Data excerpts:

━━━━━━━━━━━━━━━━

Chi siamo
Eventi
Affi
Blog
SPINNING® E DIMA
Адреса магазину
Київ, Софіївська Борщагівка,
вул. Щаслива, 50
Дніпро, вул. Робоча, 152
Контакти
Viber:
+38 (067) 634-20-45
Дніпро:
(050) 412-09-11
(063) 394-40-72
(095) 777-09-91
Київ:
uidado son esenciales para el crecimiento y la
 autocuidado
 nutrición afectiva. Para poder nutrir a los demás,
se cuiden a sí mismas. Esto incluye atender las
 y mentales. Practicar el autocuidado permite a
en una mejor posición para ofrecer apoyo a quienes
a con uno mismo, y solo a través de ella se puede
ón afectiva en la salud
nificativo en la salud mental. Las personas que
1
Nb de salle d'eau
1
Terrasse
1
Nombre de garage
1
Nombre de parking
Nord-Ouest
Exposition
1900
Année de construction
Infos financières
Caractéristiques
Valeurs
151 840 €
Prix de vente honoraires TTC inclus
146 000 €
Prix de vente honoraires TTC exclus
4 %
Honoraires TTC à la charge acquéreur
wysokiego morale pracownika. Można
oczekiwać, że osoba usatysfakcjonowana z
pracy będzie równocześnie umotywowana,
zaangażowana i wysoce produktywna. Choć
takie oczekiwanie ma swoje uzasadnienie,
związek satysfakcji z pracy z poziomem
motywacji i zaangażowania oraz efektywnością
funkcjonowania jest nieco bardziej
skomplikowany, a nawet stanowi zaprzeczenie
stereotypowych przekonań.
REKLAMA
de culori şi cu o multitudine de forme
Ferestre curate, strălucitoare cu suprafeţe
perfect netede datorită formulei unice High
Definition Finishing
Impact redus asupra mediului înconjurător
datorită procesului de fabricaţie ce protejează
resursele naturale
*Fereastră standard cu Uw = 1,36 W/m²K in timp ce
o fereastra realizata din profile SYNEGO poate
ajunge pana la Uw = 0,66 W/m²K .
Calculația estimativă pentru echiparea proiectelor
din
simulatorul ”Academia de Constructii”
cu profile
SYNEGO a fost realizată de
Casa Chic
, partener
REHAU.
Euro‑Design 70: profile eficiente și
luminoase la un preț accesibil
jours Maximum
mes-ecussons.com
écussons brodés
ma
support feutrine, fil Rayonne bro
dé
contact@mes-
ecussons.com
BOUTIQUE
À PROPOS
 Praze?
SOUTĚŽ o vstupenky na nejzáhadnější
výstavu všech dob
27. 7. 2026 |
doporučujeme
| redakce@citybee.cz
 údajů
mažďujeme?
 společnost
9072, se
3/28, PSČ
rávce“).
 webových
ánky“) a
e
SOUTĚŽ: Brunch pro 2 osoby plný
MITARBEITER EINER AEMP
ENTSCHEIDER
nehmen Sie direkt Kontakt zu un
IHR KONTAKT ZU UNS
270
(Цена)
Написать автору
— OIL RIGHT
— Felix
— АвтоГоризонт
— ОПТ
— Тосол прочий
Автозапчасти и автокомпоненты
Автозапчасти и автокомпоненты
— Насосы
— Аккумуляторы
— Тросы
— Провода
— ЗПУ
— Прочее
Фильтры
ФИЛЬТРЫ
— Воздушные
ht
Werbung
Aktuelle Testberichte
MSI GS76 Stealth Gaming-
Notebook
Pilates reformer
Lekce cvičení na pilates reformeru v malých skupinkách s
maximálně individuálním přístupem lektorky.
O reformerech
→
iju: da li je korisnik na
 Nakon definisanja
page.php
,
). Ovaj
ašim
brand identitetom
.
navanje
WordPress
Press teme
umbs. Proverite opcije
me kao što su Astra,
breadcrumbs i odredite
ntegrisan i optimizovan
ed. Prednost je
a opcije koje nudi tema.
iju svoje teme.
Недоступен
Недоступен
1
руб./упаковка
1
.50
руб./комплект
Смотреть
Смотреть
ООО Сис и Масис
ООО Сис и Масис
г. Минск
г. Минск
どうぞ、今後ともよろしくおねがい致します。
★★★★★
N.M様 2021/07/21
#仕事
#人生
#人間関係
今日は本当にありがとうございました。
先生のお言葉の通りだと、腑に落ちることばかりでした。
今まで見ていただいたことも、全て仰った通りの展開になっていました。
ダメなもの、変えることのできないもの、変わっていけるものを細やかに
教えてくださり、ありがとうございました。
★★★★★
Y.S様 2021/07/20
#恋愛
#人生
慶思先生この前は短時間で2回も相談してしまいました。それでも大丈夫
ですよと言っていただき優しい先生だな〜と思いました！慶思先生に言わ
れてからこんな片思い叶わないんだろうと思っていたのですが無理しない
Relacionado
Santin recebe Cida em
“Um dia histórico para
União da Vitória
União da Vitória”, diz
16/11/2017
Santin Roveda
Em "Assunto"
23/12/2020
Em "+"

━━━━━━━━━━━━━━━━

What you should do
From the data above, reproduce word for word the lines running from the line with "mes-ecussons.com" to the line with "brand identitetom", ends included.

Answer to this problem
mes-ecussons.com
écussons brodés
ma
support feutrine, fil Rayonne bro
dé
contact@mes-
ecussons.com
BOUTIQUE
À PROPOS
 Praze?
SOUTĚŽ o vstupenky na nejzáhadnější
výstavu všech dob
27. 7. 2026 |
doporučujeme
| redakce@citybee.cz
 údajů
mažďujeme?
 společnost
9072, se
3/28, PSČ
rávce“).
 webových
ánky“) a
e
SOUTĚŽ: Brunch pro 2 osoby plný
MITARBEITER EINER AEMP
ENTSCHEIDER
nehmen Sie direkt Kontakt zu un
IHR KONTAKT ZU UNS
270
(Цена)
Написать автору
— OIL RIGHT
— Felix
— АвтоГоризонт
— ОПТ
— Тосол прочий
Автозапчасти и автокомпоненты
Автозапчасти и автокомпоненты
— Насосы
— Аккумуляторы
— Тросы
— Провода
— ЗПУ
— Прочее
Фильтры
ФИЛЬТРЫ
— Воздушные
ht
Werbung
Aktuelle Testberichte
MSI GS76 Stealth Gaming-
Notebook
Pilates reformer
Lekce cvičení na pilates reformeru v malých skupinkách s
maximálně individuálním přístupem lektorky.
O reformerech
→
iju: da li je korisnik na
 Nakon definisanja
page.php
,
). Ovaj
ašim
brand identitetom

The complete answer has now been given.